Everything in the records below is to be reproduced exactly, apart from the images.

▼

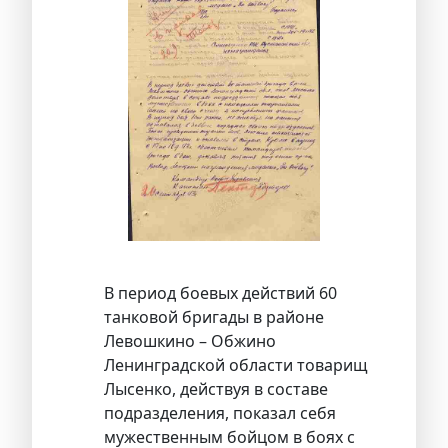
В период боевых действий 60
танковой бригады в районе
Левошкино – Обжино
Ленинградской области товарищ
Лысенко, действуя в составе
подразделения, показал себя
мужественным бойцом в боях с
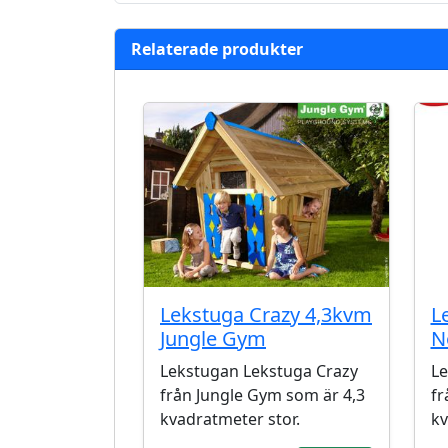
Relaterade produkter
Lekstuga Crazy 4,3kvm
L
Jungle Gym
N
Lekstugan Lekstuga Crazy
Le
från Jungle Gym som är 4,3
fr
kvadratmeter stor.
kv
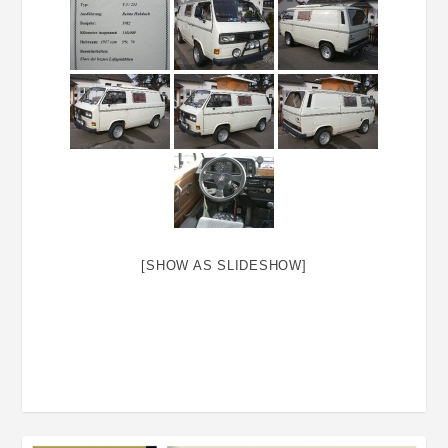
[SHOW AS SLIDESHOW]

▲

• RESPONSE BOX:
В период боевых действий 60
танковой бригады в районе
Левошкино – Обжино
Ленинградской области товарищ
Лысенко, действуя в составе
подразделения, показал себя
мужественным бойцом в боях с
Relaterade produkter
Lekstuga Crazy 4,3kvm
L
Jungle Gym
N
Lekstugan Lekstuga Crazy
Le
från Jungle Gym som är 4,3
fr
kvadratmeter stor.
kv
[SHOW AS SLIDESHOW]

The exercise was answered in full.